Myth #1: Tax automation projects will fit any budget
While it is true that sometimes an indirect tax automation project can be implemented on a shoestring budget, the fact is that these types of implementations make up only a small percentage of tax projects. A typical automation project can be quite expensive, so it is important to weigh the cost of not automating the indirect tax function.
Most companies have unique requirements requiring sophisticated solutions at price levels that are usually financed by IT, finance or tax departments. To overcome these costs, tax departments can expect that the tax automation solutions could create labor savings, capital expense reductions, productivity benefits and other business benefits to offset the initial investment. It is important to explore the value that can be created by having better data for audits and avoidance of potential overpayments. Again, the benefit realized over the life of the project should outweigh the cost.
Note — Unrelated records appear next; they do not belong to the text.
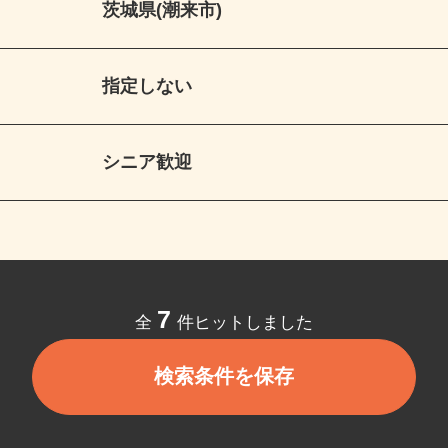
茨城県(潮来市)
指定しない
シニア歓迎
7
全
件ヒットしました
検索条件を保存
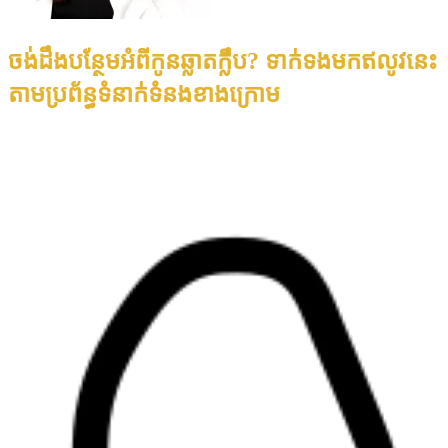
ចង់ដឹងបន្ថែមអំពីកូនឆ្លាតក្លឹប? ទាក់ទងមកឥលូវនេះ
តាមប្រព័ន្ធទំនាក់ទំនងខាងក្រោម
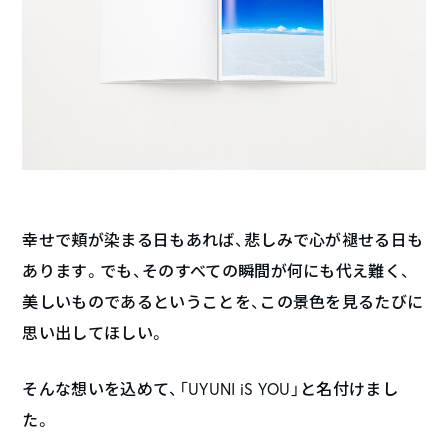
幸せで頬が染まる日もあれば、悲しみで心が褪せる日も
あります。でも、そのすべての瞬間が何にも代え難く、
美しいものであるということを、この景色を見るたびに
思い出してほしい。
そんな想いを込めて、「UYUNI iS YOU」と名付けまし
た。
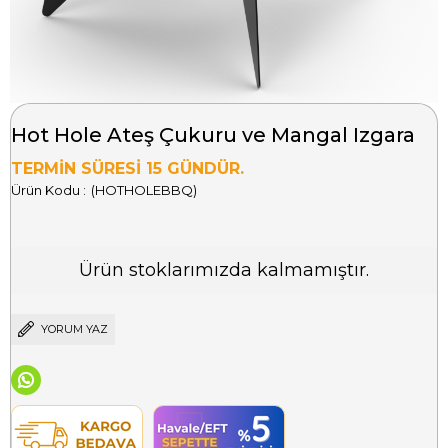
Hot Hole Ateş Çukuru ve Mangal Izgara
TERMİN SÜRESİ 15 GÜNDÜR.
(HOTHOLEBBQ)
Ürün stoklarımızda kalmamıştır.
YORUM YAZ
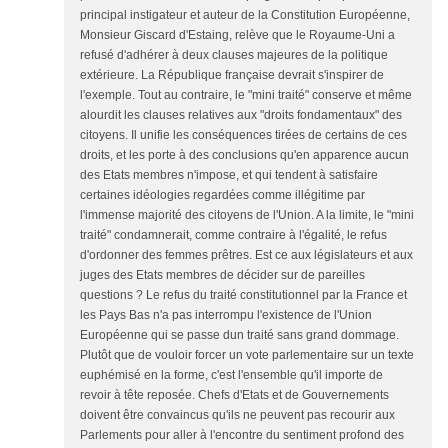
principal instigateur et auteur de la Constitution Européenne,
Monsieur Giscard d'Estaing, relève que le Royaume-Uni a
refusé d'adhérer à deux clauses majeures de la politique
extérieure. La République française devrait s'inspirer de
l'exemple. Tout au contraire, le "mini traité" conserve et même
alourdit les clauses relatives aux "droits fondamentaux" des
citoyens. Il unifie les conséquences tirées de certains de ces
droits, et les porte à des conclusions qu'en apparence aucun
des Etats membres n'impose, et qui tendent à satisfaire
certaines idéologies regardées comme illégitime par
l'immense majorité des citoyens de l'Union. A la limite, le "mini
traité" condamnerait, comme contraire à l'égalité, le refus
d'ordonner des femmes prêtres. Est ce aux législateurs et aux
juges des Etats membres de décider sur de pareilles
questions ? Le refus du traité constitutionnel par la France et
les Pays Bas n'a pas interrompu l'existence de l'Union
Européenne qui se passe dun traité sans grand dommage.
Plutôt que de vouloir forcer un vote parlementaire sur un texte
euphémisé en la forme, c'est l'ensemble qu'il importe de
revoir à tête reposée. Chefs d'Etats et de Gouvernements
doivent être convaincus qu'ils ne peuvent pas recourir aux
Parlements pour aller à l'encontre du sentiment profond des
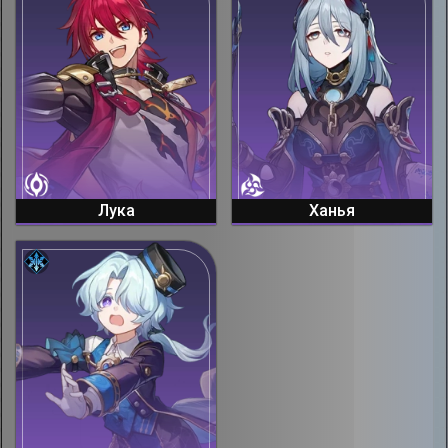
Лука
Ханья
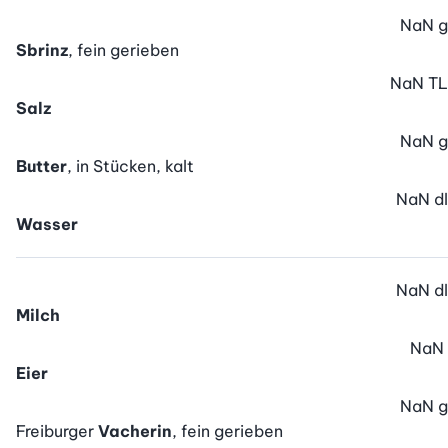
NaN
g
Sbrinz
, fein gerieben
NaN
TL
Salz
NaN
g
Butter
, in Stücken, kalt
NaN
dl
Wasser
NaN
dl
Milch
NaN
Eier
NaN
g
Freiburger
Vacherin
, fein gerieben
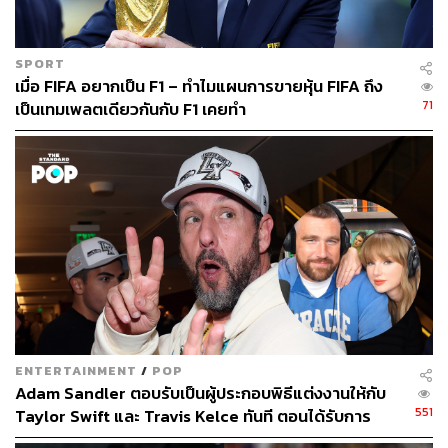
SPORT
เมื่อ FIFA อยากเป็น F1 – ทำไมแผนการขายหุ้น FIFA ถึง
71
เป็นเทมเพลตเดียวกันกับ F1 เคยทำ
ENTERTAINMENT
/
POP
Adam Sandler ตอบรับเป็นผู้ประกอบพิธีแต่งงานให้กับ
551
Taylor Swift และ Travis Kelce ทันที ตอนได้รับการ
ติดต่อ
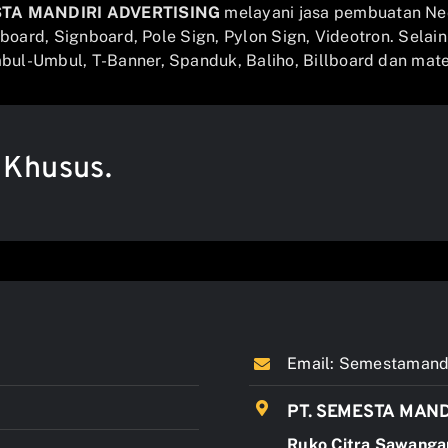
STA MANDIRI ADVERTISING
melayani jasa pembuatan Ne
llboard, Signboard, Pole Sign, Pylon Sign, Videotron. Selai
ul-Umbul, T-Banner, Spanduk, Baliho, Billboard dan mater
 Khusus.
Email:
Semestamandi
PT. SEMESTA MAND
Ruko Citra Sawanga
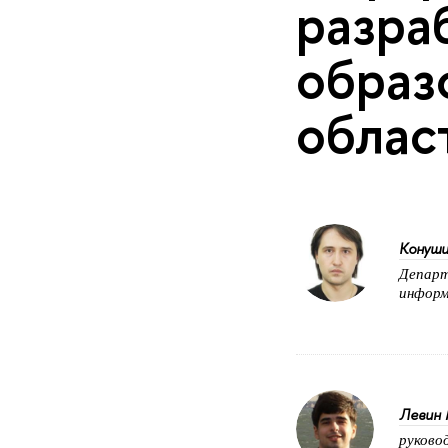
разра
образ
облас
Конуши
Департ
информ
Левин 
руково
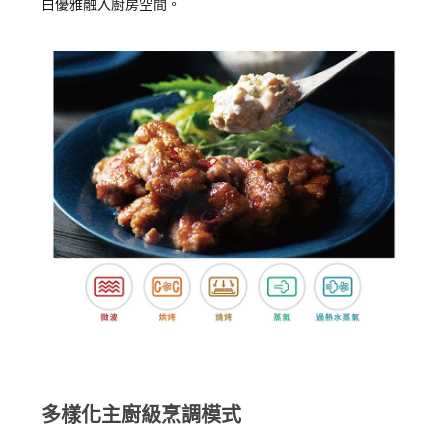
白優雅融入廚房空間。
多樣化主廚級烹調模式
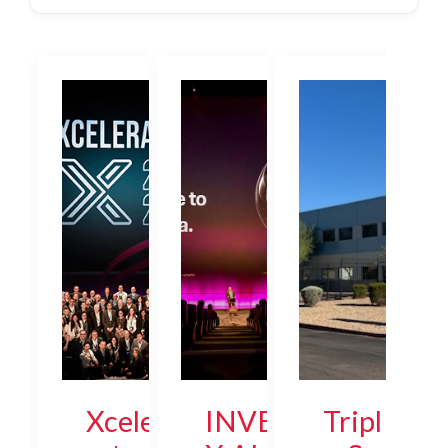
Xcele
INVE
Tripl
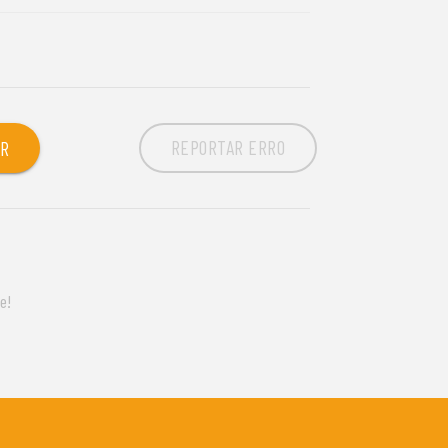
REPORTAR ERRO
OR
e!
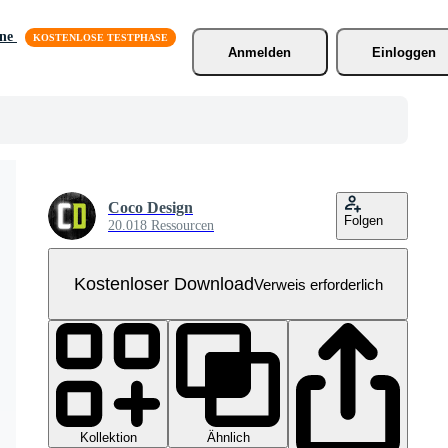
äne
Anmelden
Einloggen
Coco Design
Folgen
20.018 Ressourcen
Kostenloser Download
Verweis erforderlich
Kollektion
Ähnlich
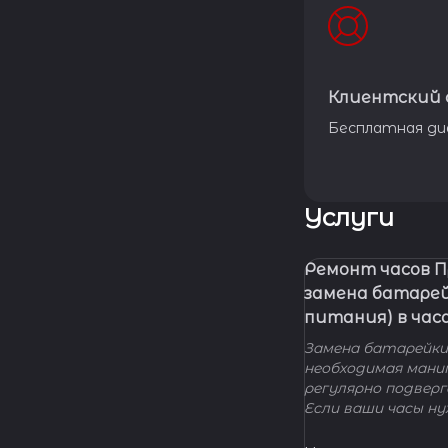
Клиентский 
Бесплатная ди
Услуги
Ремонт часов 
замена батаре
питания) в час
Замена батарейки 
необходимая мани
регулярно подвер
Если ваши часы н
элемента питания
Myth #2: Tax automation engines are "plug & play" solutions
Tax engines come standard with rates, rules and smart tax logic algorithms covering indirect taxes for the U.S. and the rest of the world. But these engines can be complex, so it is important to note that all this standard information will not be useful if the system is not configured to process the incoming transaction data and return the tax results to the financial systems in a meaningful way. In short, when nonsensical information is put into the tax engine, the tax results will also be nonsensical. It is therefore essential to understand the company's business and tax requirements, and then design and configure the system appropriately (while performing extensive testing) to verify that all systems work. Without this important work, a tax engine will not be able to determine and calculate the correct tax.
Myth #3: Once the tax engine is in place, it will maintain itself
When the tax automation solution (engine) is in place, the real works begins. For the tax engine to truly support your business, it will require regular maintenance ---- potentially a lot. Every time new sales tax rates and rules files are published by the vendor, the system requires an update. Obviously, your company will change too. Every business change that involves new products, a new place of business or other changes could have an impact on your tax position. This requires reviewing the changes, determining if and how the system needs to be updated, testing the changes and putting them in production. Often, the business users need to be notified that tax changes can affect the way they may interact with the company's vendors and customers. Ongoing training for the business users and support by the tax department is needed to ensure that all systems continue to work properly.
Myth #4: Every tax engine can deliver what I need
You can't assume that every tax engine can do what you need it to do. You may have unique requirements or special taxes that don't come "out of the box." It is important to know what you need to verify that the tax engine can deliver on those requirements. Every tax engine solution requires significant effort to configure within a financial accounting package, so it is very important to review how much work is necessary during the implementation and ongoing maintenance. Also, be careful that your tax software vendor does not promise more than can be delivered. Talk to the vendor's clients and find out what is standard delivered and supported. Customizations are typically necessary, so make sure to realistically estimate the cost and time for development. Last but not least, the business must be able and willing to support the tax engine.
Myth #5: Standard reports are all I need
In most cases, "canned" reports support most of the standard reporting requirements but not all. The key part is that the tax engine has the appropriate data elements for all the reports you may need and that the tax engine results can be reconciled with the financial systems. A tax technology consultant is not as familiar with your company as you are. Therefore, consultants need the information you give them to be complete, correct and understandable. The best approach is to review the reports you currently use and decide if you want to generate compliance reports as well. The better you know what you want, the better your chances of buying and installing the solution you really can use.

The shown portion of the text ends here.